Camel Grass Quick Facts
Name: Camel Grass
Scientific Name: Cymbopogon schoenanthus
Origin Southern Asia and northern Africa
Taste Sweet mixed bitter taste
Health benefits Beneficial for Cold, cough, sore throat, Headache and Nasal Congestion, Indigestion and flatulence, Urticarial rashes and dryness, Stiffness of the joint and muscle pain, Sinusitis and nasal congestion,
Camel grass scientifically known as Cymbopogon schoenanthus is an herbal plant native to the southern Asia and northern Africa. The plant belongs to Poaceae ⁄ Gramineae (Grass family). Some of the popular common names of the plant are Camel hay, Camel hay grass, Lemon-scented grass, Sweet cane, Sweet rush, Spikenard oil, Geranium grass, fever grass, scenanth, West Indian Lemon Grass and ginger grass.  The plant is collected from the wild, and is also occasionally cultivated, for its essential oil which is used medicinally and in perfumery.
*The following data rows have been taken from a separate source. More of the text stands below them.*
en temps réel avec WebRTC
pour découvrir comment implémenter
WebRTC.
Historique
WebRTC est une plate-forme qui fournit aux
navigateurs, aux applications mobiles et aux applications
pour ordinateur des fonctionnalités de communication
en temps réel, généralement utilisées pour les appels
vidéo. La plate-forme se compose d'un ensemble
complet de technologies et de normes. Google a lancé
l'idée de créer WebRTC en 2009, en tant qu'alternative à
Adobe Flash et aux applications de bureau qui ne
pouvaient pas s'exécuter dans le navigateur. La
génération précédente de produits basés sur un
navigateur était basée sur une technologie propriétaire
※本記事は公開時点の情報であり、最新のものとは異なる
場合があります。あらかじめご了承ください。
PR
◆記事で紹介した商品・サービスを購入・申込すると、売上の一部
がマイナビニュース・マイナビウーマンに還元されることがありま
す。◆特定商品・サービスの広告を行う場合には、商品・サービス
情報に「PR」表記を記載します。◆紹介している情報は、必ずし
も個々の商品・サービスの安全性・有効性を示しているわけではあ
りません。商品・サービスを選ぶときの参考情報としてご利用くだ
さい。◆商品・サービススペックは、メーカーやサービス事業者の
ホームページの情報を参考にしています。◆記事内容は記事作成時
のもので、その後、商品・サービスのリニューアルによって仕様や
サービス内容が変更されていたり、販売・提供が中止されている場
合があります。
Much respected by the ancient Greeks and Romans, the oil is still sold sometimes in local markets.

Plant Description

Camel grass is a compact, tufted, evergreen, perennial grass that grows about 30 – 60cm tall. The plant is found growing in open habitats in dry soils, on dry stony ground of sub-desert bush land. It grows best in a dry to moist, well-drained soil. Leaf-blades of the plant are filiform, or linear; flat, or involute; 10-35 cm long 1-4 mm wide and aromatic. Leaf-blade surface is scaberulous. The plant has sweet mixed bitter taste. Normally leaves and roots of the plant are used medicinally.

Health benefits of Camel Grass

Few of the popular health benefits of consuming camel grass plant are listed below

1. For Cold, cough, sore throat

Rosa grass is taken a fist full added with 4 parts of hot water, macerated and filtered. This hot infusion is administered in the dose of 30-40 ml as per the need twice or thrice a day. It is effective for cold, cough, sore throat etc.
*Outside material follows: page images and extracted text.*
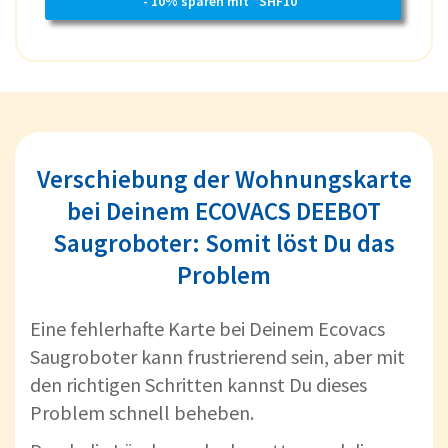
- 10% sparen mit “SHF10”
Verschiebung der Wohnungskarte
bei Deinem ECOVACS DEEBOT
Saugroboter: Somit löst Du das
Problem
Eine fehlerhafte Karte bei Deinem Ecovacs
Saugroboter kann frustrierend sein, aber mit
den richtigen Schritten kannst Du dieses
Problem schnell beheben.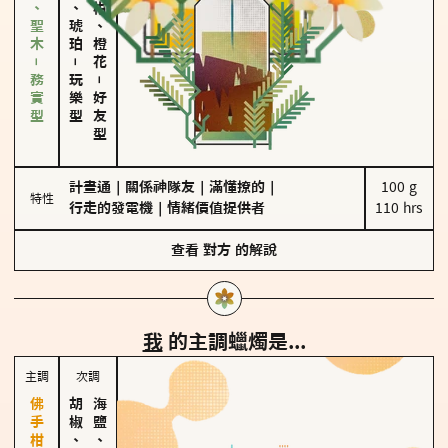
雪松、聖木－務實型
皮革、琥珀
佛手柑、橙花
－
玩樂型
－
好友型
計畫通
｜
關係神隊友
｜
滿懂撩的
｜
100 g

特性
行走的發電機
｜
情緒價值提供者
110 hrs
查看
對方
的解說
我
的主調蠟燭是...
主調
次調
胡椒、肉桂
海鹽、雪花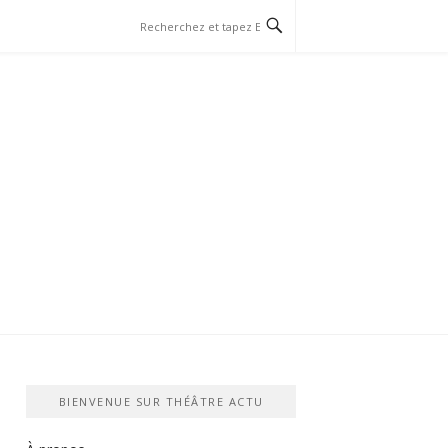
BIENVENUE SUR THÉÂTRE ACTU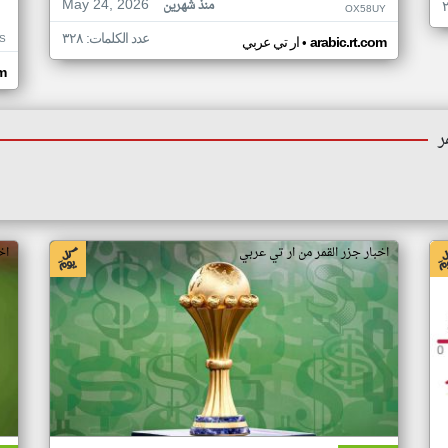
May 24, 2026
منذ شهرين
OX58UY
عدد الكلمات: ٣٢٨
S
•
arabic.rt.com
ار تي عربي
om
ر
اخبار جزر القمر من ار تي عربي
اخ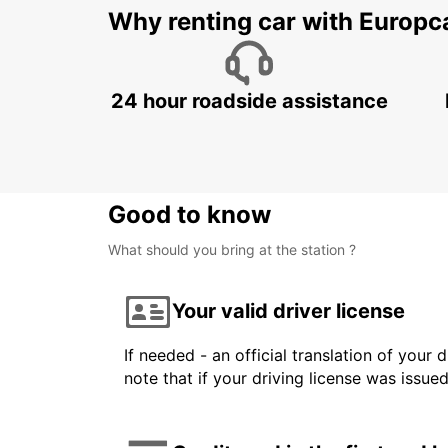
Why renting car with Europc
24 hour roadside assistance
Good to know
What should you bring at the station ?
Your valid driver license
If needed - an official translation of your 
note that if your driving license was issue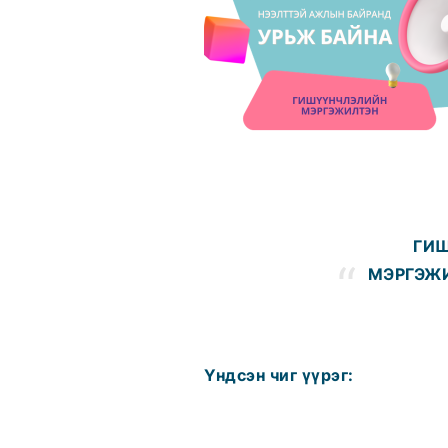
ГИШ
МЭРГЭЖ
Үндсэн чиг үүрэг: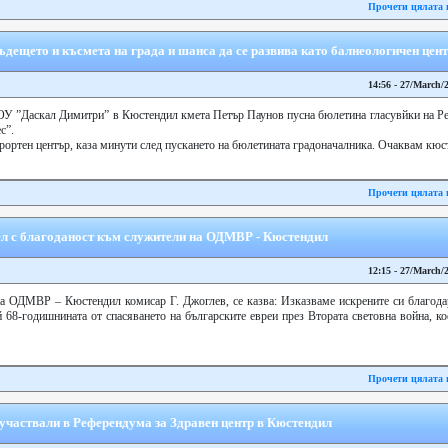
Прочети цялата 
ъдещето и късмета на града и шанса да се развива като балнеологичен цен
14:56 - 27/March/
ІІ ОУ ”Даскал Димитри” в Кюстендил кмета Петър Паунов пусна бюлетина гласувйки на Р
с”.
рортен център, каза минути след пускането на бюлетината градоначалника. Очаквам кюст
Прочети цялата 
л с благоданост към служители на ОДМВР - Кюстендил
12:15 - 27/March/
на ОДМВР – Кюстендил комисар Г. Джоглев, се казва: Изказваме искрените си благода
й 68-годишнината от спасяването на българските евреи през Втората световна война, ко
Прочети цялата 
а участвали в Референдума за Здравен центр в Кюстендил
2. Headache and Nasal Congestion

Tender grass is made into fine paste and applied over forehead. This relieves the nasal congestion and headache. Also this relieves the stress.

3. Urticarial rashes and dryness

10-15 g of the fresh grass is cooked with a cup of milk. A pinch of turmeric powder is added and administered. This relieves urticarial rashes and dryness of the body.
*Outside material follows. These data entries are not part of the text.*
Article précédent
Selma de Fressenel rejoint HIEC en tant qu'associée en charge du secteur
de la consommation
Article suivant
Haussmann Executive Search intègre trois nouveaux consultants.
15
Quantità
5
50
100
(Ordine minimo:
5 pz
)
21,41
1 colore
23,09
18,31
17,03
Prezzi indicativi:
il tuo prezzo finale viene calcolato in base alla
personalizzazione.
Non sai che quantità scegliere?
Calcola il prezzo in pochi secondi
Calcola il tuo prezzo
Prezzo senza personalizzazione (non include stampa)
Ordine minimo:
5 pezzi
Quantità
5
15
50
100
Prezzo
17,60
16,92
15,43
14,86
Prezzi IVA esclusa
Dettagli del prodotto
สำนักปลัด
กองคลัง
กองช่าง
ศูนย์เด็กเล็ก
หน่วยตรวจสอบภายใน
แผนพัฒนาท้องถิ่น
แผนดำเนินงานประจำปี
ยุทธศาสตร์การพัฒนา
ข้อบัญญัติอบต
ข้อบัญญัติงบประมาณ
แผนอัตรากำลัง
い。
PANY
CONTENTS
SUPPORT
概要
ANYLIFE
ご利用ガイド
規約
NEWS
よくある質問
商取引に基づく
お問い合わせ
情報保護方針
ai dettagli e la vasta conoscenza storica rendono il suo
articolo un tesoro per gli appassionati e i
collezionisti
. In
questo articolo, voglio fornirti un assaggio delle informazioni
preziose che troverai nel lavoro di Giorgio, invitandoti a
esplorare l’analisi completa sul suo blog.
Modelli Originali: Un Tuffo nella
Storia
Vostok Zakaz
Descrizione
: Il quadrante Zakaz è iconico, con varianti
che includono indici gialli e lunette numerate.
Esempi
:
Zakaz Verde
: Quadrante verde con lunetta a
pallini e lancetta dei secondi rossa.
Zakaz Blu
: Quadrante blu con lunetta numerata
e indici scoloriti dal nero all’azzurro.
4. Stiffness of the joint and muscle pain

Grass decoction is administered in the dose of 20-30 ml along with fine powder of ginger or cumin seeds. This relieves the pain and stiffness of the joints.

5. Sinusitis and nasal congestion

The readily available grass oil is instilled to the nostrils (in adults). This relieves the nasal congestion and sinusitis.

6. Indigestion and flatulence

Water distillate of the grass is administered along with butter milk or warm water. This relieves the digestion related health issues.

Traditional uses and benefits of Camel grass

  • It opens obstructions and orifices of veins.
  • It is diuretic and emenagogue.
  • It dissolves the stones and the hard inflammation in the stomach, liver, and kidneys, when drunk or used as a poultice.
  • Roots or stems of the plant strengthen the base of the teeth and the stomach.
  • It also relieves nausea and restrains the belly.
  • The plant is also used as astringent and febrifuge and in rheumatism.
  • It serves as a good source of commercially useful aromatic oils.
  • Inner core of the rhizome is eaten as an aphrodisiac.
  • An infusion of the inflorescence is drunk in the treatment of fevers.
  • Inflorescence is used to produce an abortion.
  • Mashed up flowers, or ashes of the plant, are applied to guinea worm-sores.
  • Grass is used for treating snake-bites.
  • Leaves, pounded with a little water, are used as an embrocation for relieving aches in the body.
  • Smoke from the burning grass is said to dispel temporary maniacal symptoms.

Other Facts

  • Plant is grown to control soil erosion in S. America.
  • Oil is sometimes used in perfumery.
  • Grass is commonly used for thatching.
  • Wells dug in sandy soil are reverted with the culms of the grass, whilst it is also chopped up and mixed with clay for building huts, used for zaanaa matting, and by nomads for covering their huts.